The Product is as Good as the Process.
Looking at the scrutiny report ordered by the Supreme Court during the petition, one will not fail to observe two items that would cast doubt on 2017 elections – which the supreme Court ruled to be marred by irregularities and illegalities. That, as the Court ordered the electoral body to allow READ ONLY access to its servers, so as to ascertain that the logs provided actually originated from the said servers, the electoral body was unable to comply. That, as the Court ordered for the GPRS location of KIEMS kits be provided at the time of sending scanned form 34A’s to ascertain the locations at sending, the electoral body was unable to comply. The same form 34A’s that the electoral body was trying to figure out where they were – way after declaring the results. The same forms the lawyers ended up battling in Courts which were legal, and which should ‘pass as legal’

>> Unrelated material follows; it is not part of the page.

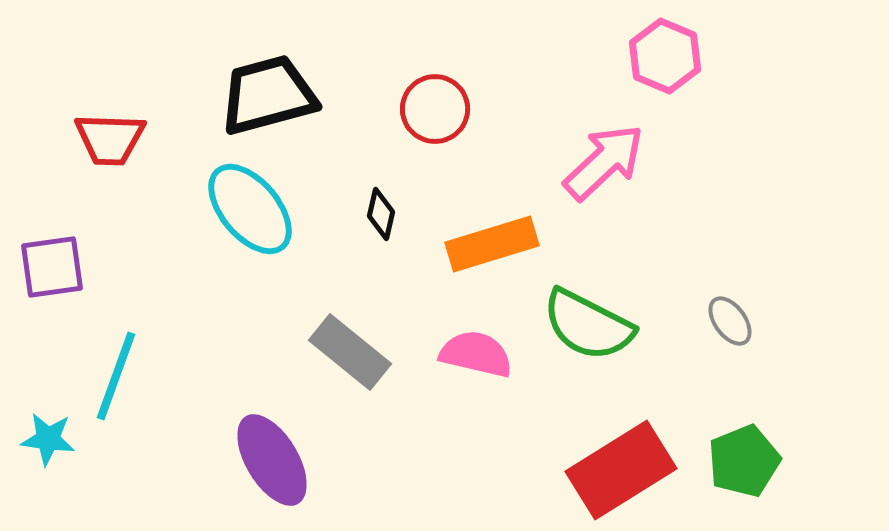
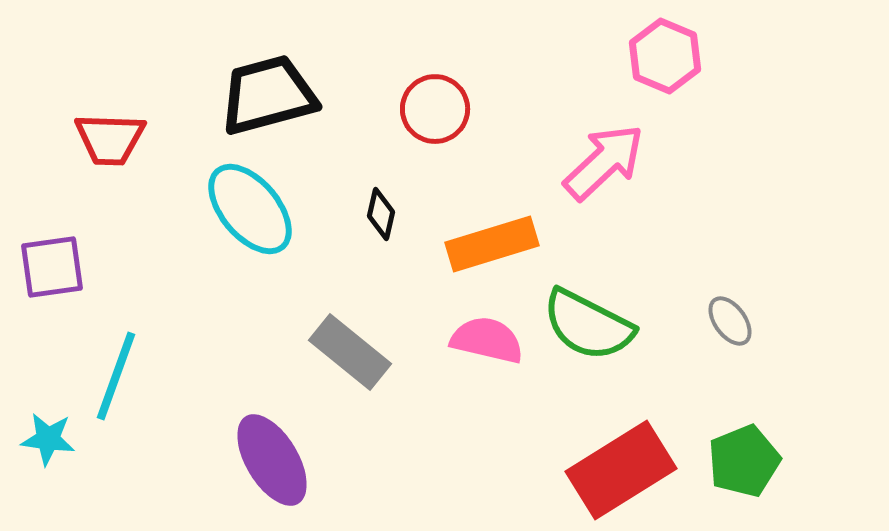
pink semicircle: moved 11 px right, 14 px up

From the onset of the petition, the petitioners didn’t focus on trying to demonstrate that Uhuru was rigged in, or that Raila was rigged out – the focus was trying to get the Court to answer the question, “Was the electoral process legal or not?” To which the Court answered that electoral body ‘failed, neglected or refused to conduct the presidential election in a manner consistent with the dictates of the Constitution and inter alia the Elections Act….” A change of tact to traditional petitions which rarely see the light of day.

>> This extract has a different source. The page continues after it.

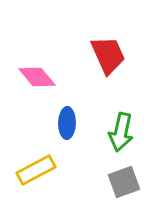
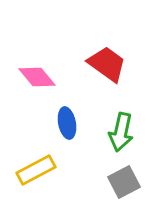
red trapezoid: moved 1 px left, 9 px down; rotated 30 degrees counterclockwise
blue ellipse: rotated 12 degrees counterclockwise
gray square: rotated 8 degrees counterclockwise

Back to The International Community.
Immediately the lead European Observer Mission arrived in Kenya, the first statement made was in relation to prospects of violence. So, throughout the election process, it seemed, that they would focus most of their efforts in trying to persuade the opposition not to react to anything. They were ready to let anything go – as long as the opposition didn’t react. This, to an extent in which they didn’t observe the actual violence taking place. The obsession was on citizen versus citizen form of violence – which never took place. Instead, only poor citizens were meted with police brute violence to the extent of infant ones, as little as six (6) Month old baby losing its life.
This begging the question, was the exercise meant to observe a democratic process, or just influence – through their posture – whatever outcome? This bearing in mind interest that lead observers and their Countries of origin also have with respect to the African Country being observed.
Having been actively engaged in civic engagement and education, especially to young people of my age during this election period, I can confirm that young people in Kenya were and still are, not ready to fight each other irrespective of their political divide. They claim that they are too hungry to do so, and they would really want to be done with this election process as fast. Majority are not much obsessed with who wins the presidency (apart from a few sycophants here and there) – but the obsession with a sizeable majority is that the election be free, fair and credible regardless of who wins.
Kenyans are very assertive politically, and one of the reasons young people from both political divides are interested in a credible process, is because they know too well that it is only a credible process that will one day make a son or daughter of a peasant farmer -who doesn’t come from the current crop of moneyed elites – President.
And that credible process begins now – thanks to Chief Justice David Maraga.